Memory Pressure Recovery

from Gatherer.DaskDataGatherer import DaskDataGatherer
from Helpers.DaskSessionManager import DaskSessionManager

# 1. Monitor memory
gatherer = DaskDataGatherer(...)
gatherer.log_memory_usage()

# 2. If >80% used: Reduce blocksize or numrows
gatherer = DaskDataGatherer(source_file="data.csv", blocksize="32MB")
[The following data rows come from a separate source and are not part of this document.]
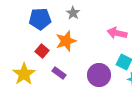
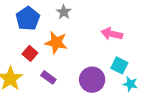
blue pentagon: (40, 19) -> (28, 19), turned -30
orange star: (66, 41) -> (56, 43), turned 30

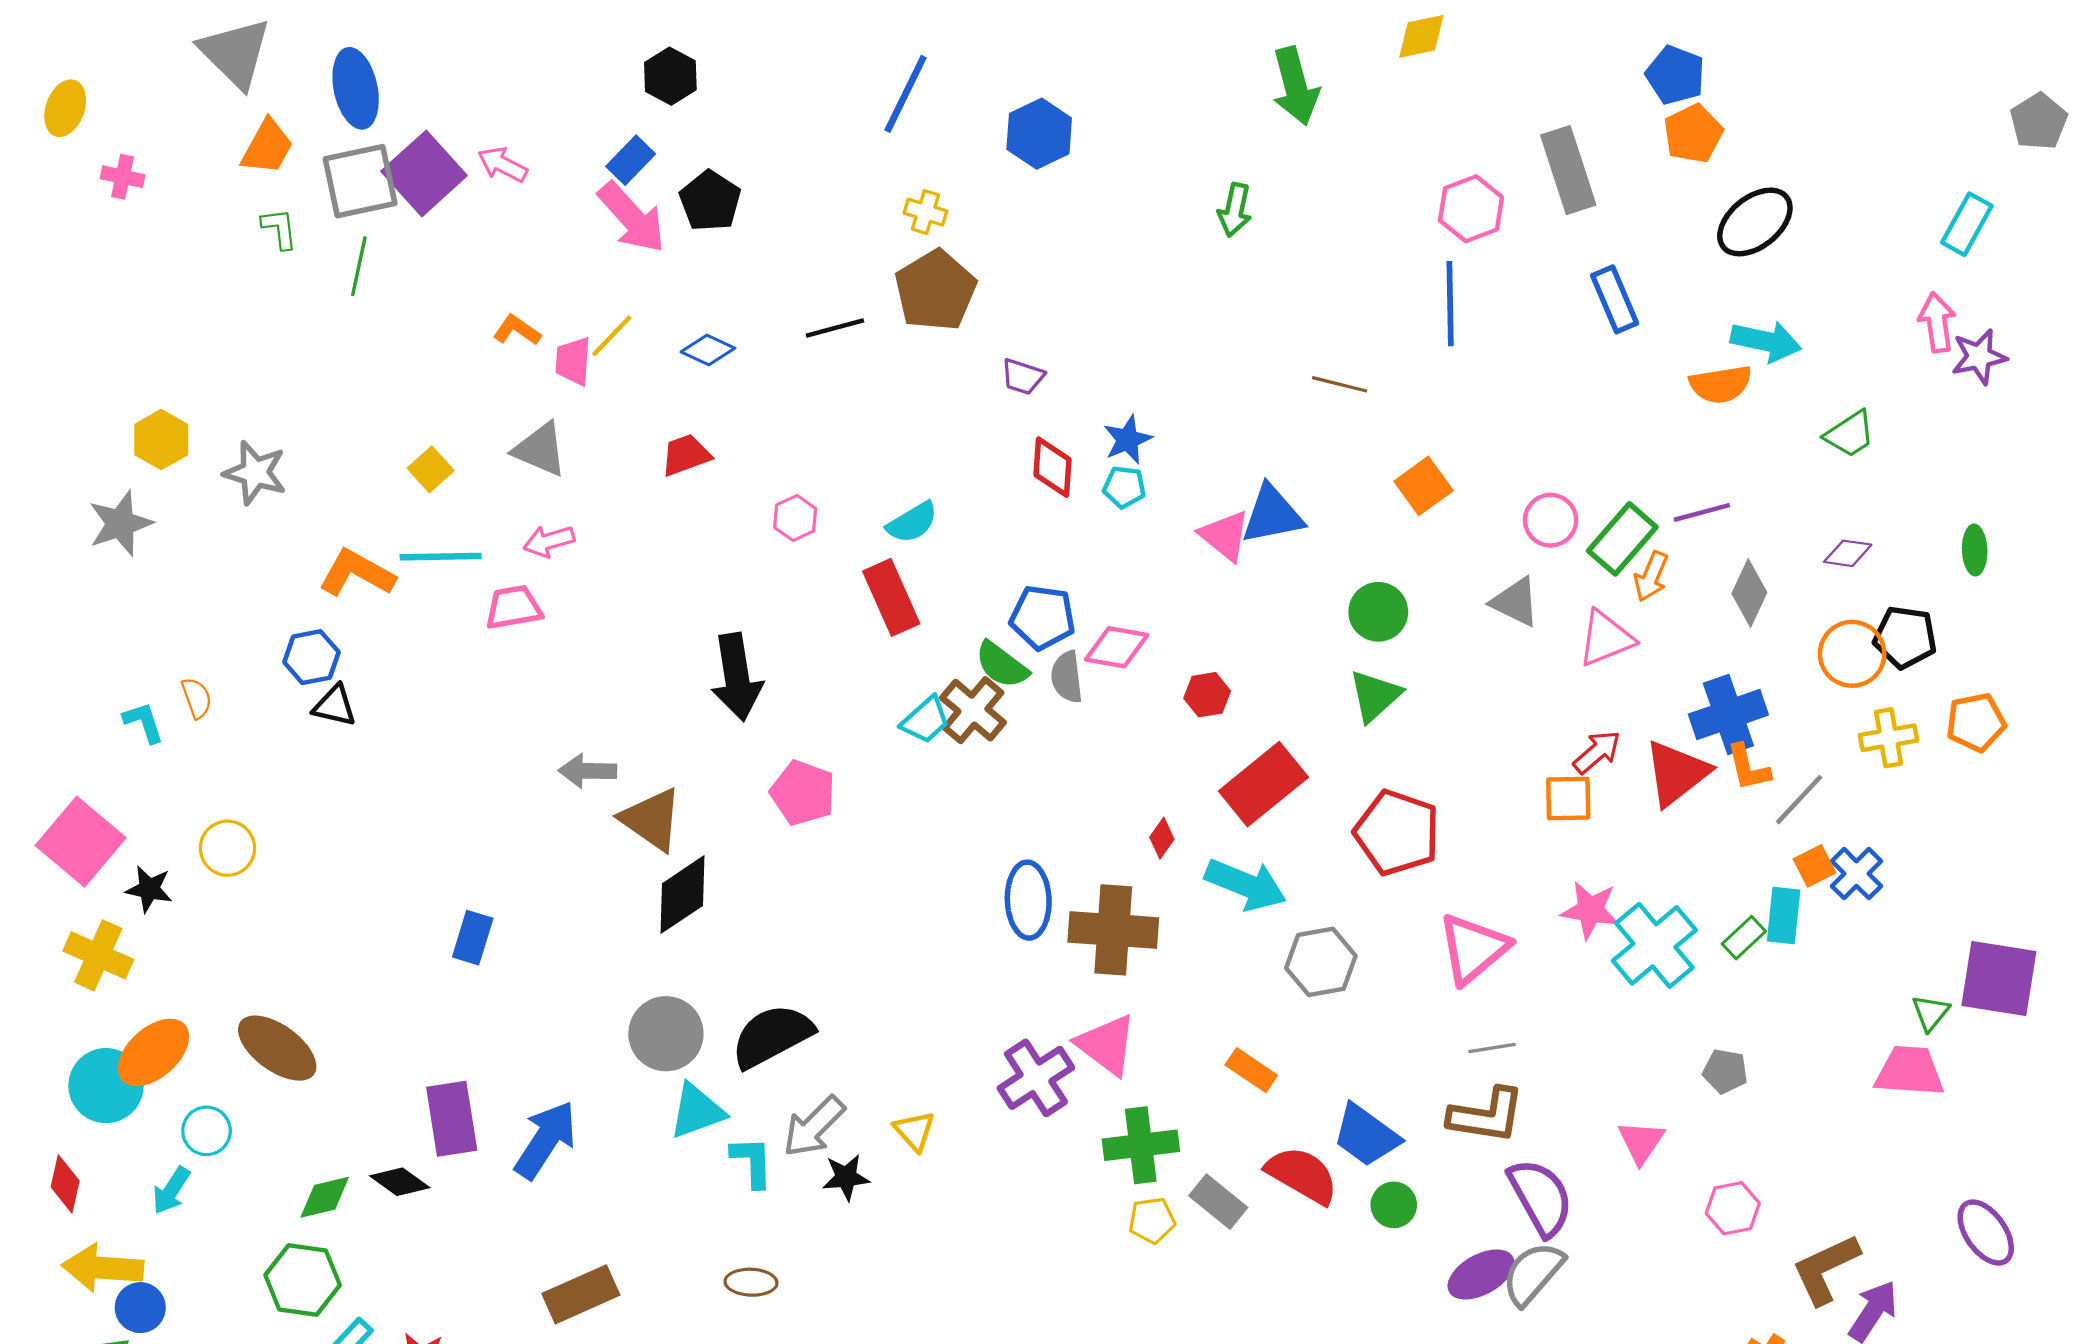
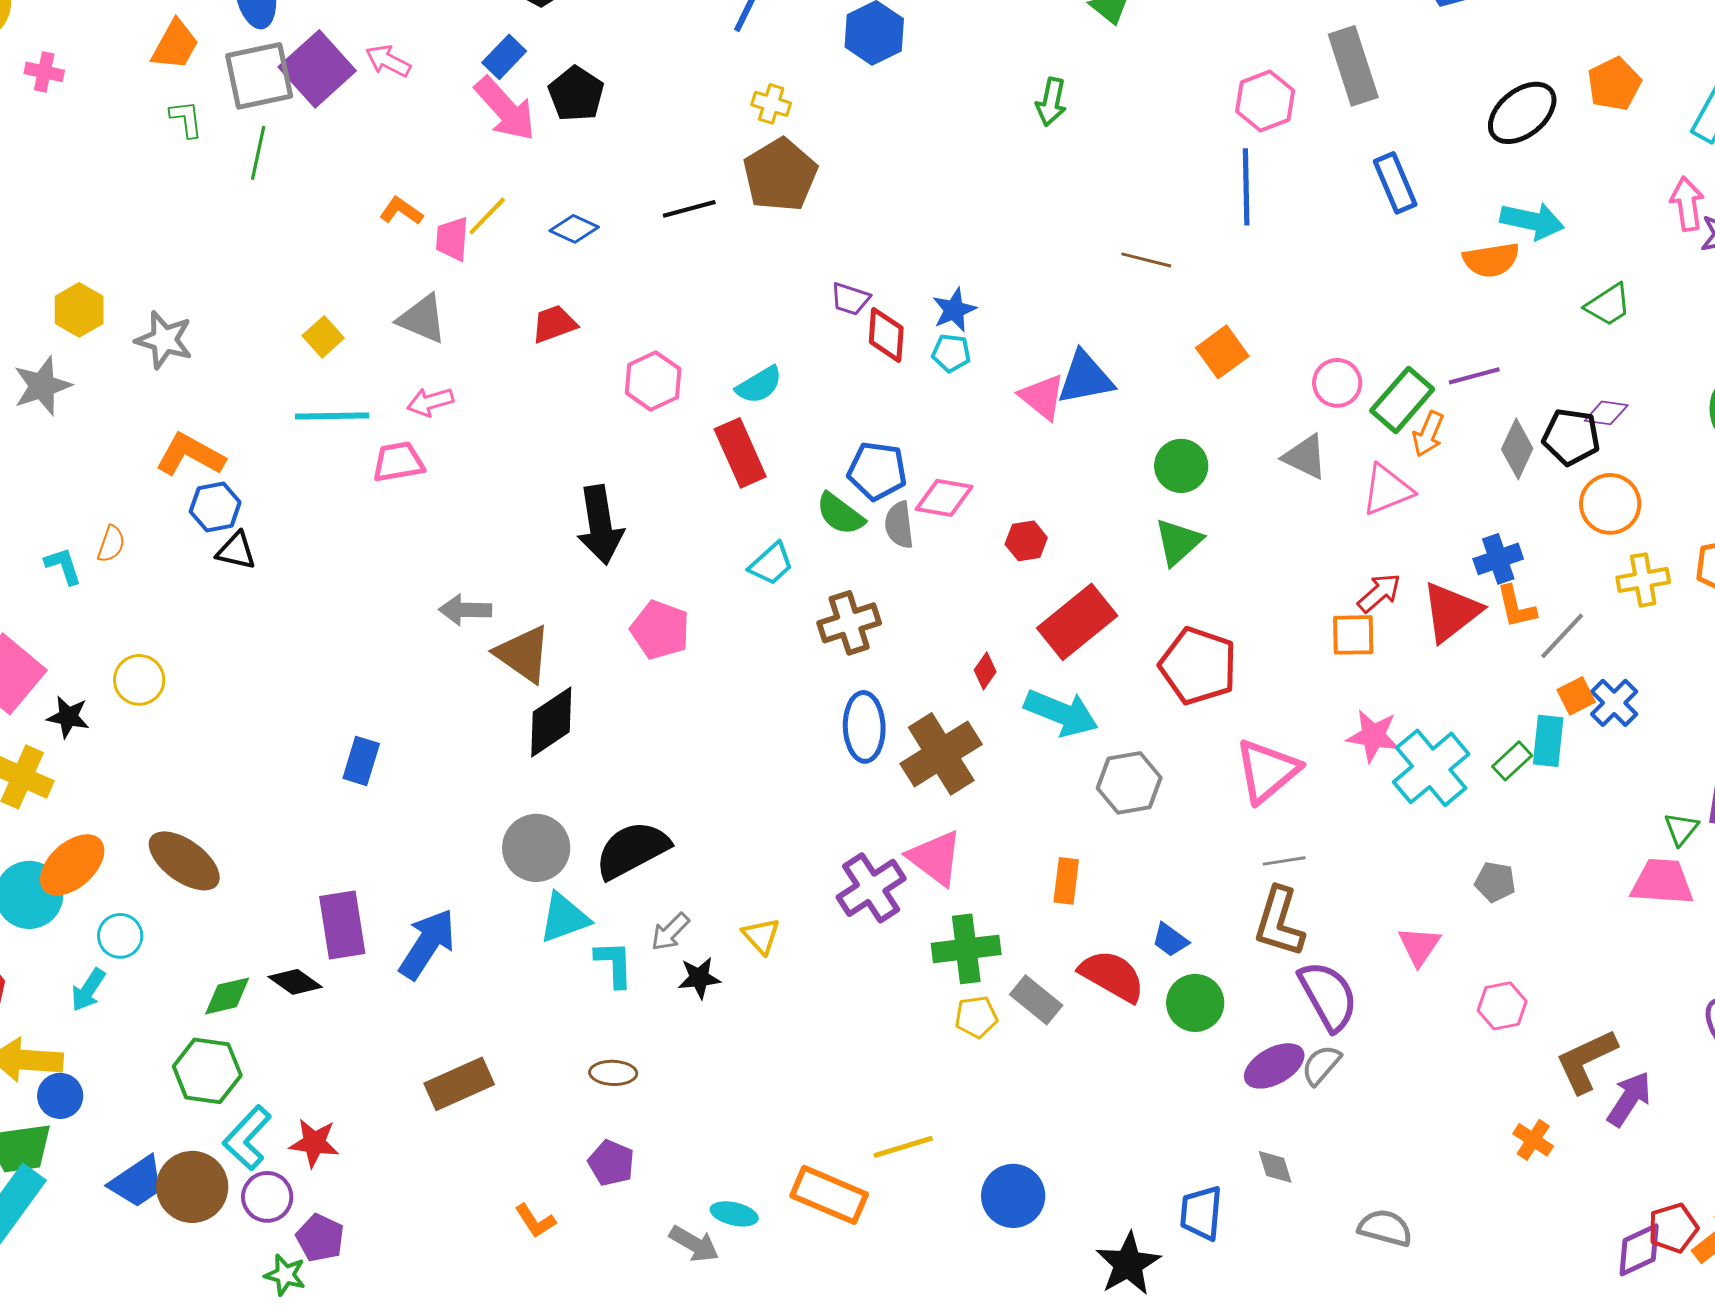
orange pentagon: (1693, 134) -> (1614, 84), moved
purple trapezoid: (1023, 377) -> (850, 299), moved
pink hexagon: (795, 518) -> (653, 381), size x1.4
orange L-shape: (357, 573) -> (190, 455), moved
black pentagon: (1905, 637) -> (1571, 437), moved
orange semicircle: (197, 698) -> (111, 544), turned 39
brown cross: (973, 710) -> (849, 623), moved, turned 32
blue cross: (1728, 715) -> (1498, 559), size x0.7
brown cross: (1113, 930) -> (941, 754), turned -36
orange rectangle: (1251, 1070) -> (1066, 881), turned 63
brown L-shape: (1487, 1115) -> (1279, 922), turned 98
gray arrow: (814, 1126) -> (670, 932), size x0.7
blue trapezoid: (1366, 1135) -> (1170, 940), size x0.6
green circle: (1394, 1205) -> (1195, 1003), size x1.4
gray semicircle: (1533, 1273) -> (1321, 1065), size x0.7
# 3. If >90% used: Restart Dask cluster
DaskSessionManager.restart()

# 4. Verify: Check dashboard for task distribution
client = DaskSessionManager.get_client()
print(client.dashboard_link)

10. Quick Reference

File Locations

/tmp/original-repo/
├── MachineLearning/
│   ├── DaskPipelineRunner.py          # Main pipeline
│   └── DaskMClassifierPipeline.py     # ML classifier wrapper
├── Gatherer/
│   └── DaskDataGatherer.py            # Data loading
├── Generator/Attackers/
│   └── DaskConnectedDrivingAttacker.py # Attack simulations
├── Cleaners/
│   ├── DaskCleanerWithPassthroughFilter.py
│   ├── DaskCleanerWithFilterWithinRange.py
│   └── DaskCleanerWithFilterWithinRangeXY.py
├── Decorators/
│   ├── CacheManager.py                # Cache statistics
│   ├── FileCache.py                   # File caching
│   └── DaskParquetCache.py            # Parquet caching
├── Helpers/
│   ├── DaskSessionManager.py          # Dask cluster management
│   └── DaskUDFRegistry.py             # UDF registration
├── scripts/
│   ├── validate_pipeline_configs.py   # Config validation
│   ├── monitor_cache_health.py        # Cache monitoring
│   └── validate_dask_data_loading.py  # Data loading tests
├── Test/
│   ├── test_dask_cleaners.py
│   ├── test_dask_attackers.py
│   └── test_dask_pipeline_runner.py
└── MClassifierPipelines/configs/      # 55+ example configs

Key Metrics and Thresholds

Metric Target Warning Critical
Cache hit rate ≥85% 70-84% <70%
Memory usage <48GB 48-52GB >52GB
Pipeline runtime 5-20min 20-40min >40min
Partition count 6+ 4-5 <4
Cache size <50GB 50-100GB >100GB

Common Commands

# Validate configuration
python scripts/validate_pipeline_configs.py --verbose

# Check cache health
python scripts/monitor_cache_health.py

# Run pipeline
python scripts/run_pipeline.py config.json

# Run tests
pytest Test/test_dask*.py -v

# Monitor memory
python -c "from Helpers.DaskSessionManager import DaskSessionManager; \
           print(DaskSessionManager.get_memory_usage())"

# Clean cache
python scripts/monitor_cache_health.py --cleanup

Emergency Contacts

  • GitHub Issues: Report bugs and issues at the repository
  • Documentation: See README.md and docs/DaskPipelineRunner_Configuration_Guide.md
  • Examples: Check MClassifierPipelines/configs/ for 55+ working examples

Summary

This troubleshooting guide covers the most common issues encountered when using the Dask-based Connected Driving pipeline. For additional help:

  1. Check the README.md for quick start and basic usage
  2. Review the Configuration Guide for detailed config docs
  3. Examine example configs in MClassifierPipelines/configs/
  4. Run validation scripts in scripts/
  5. Check test files in Test/ for usage examples

If you encounter an issue not covered here, please check the logs and Dask dashboard first, then consult the documentation or file an issue.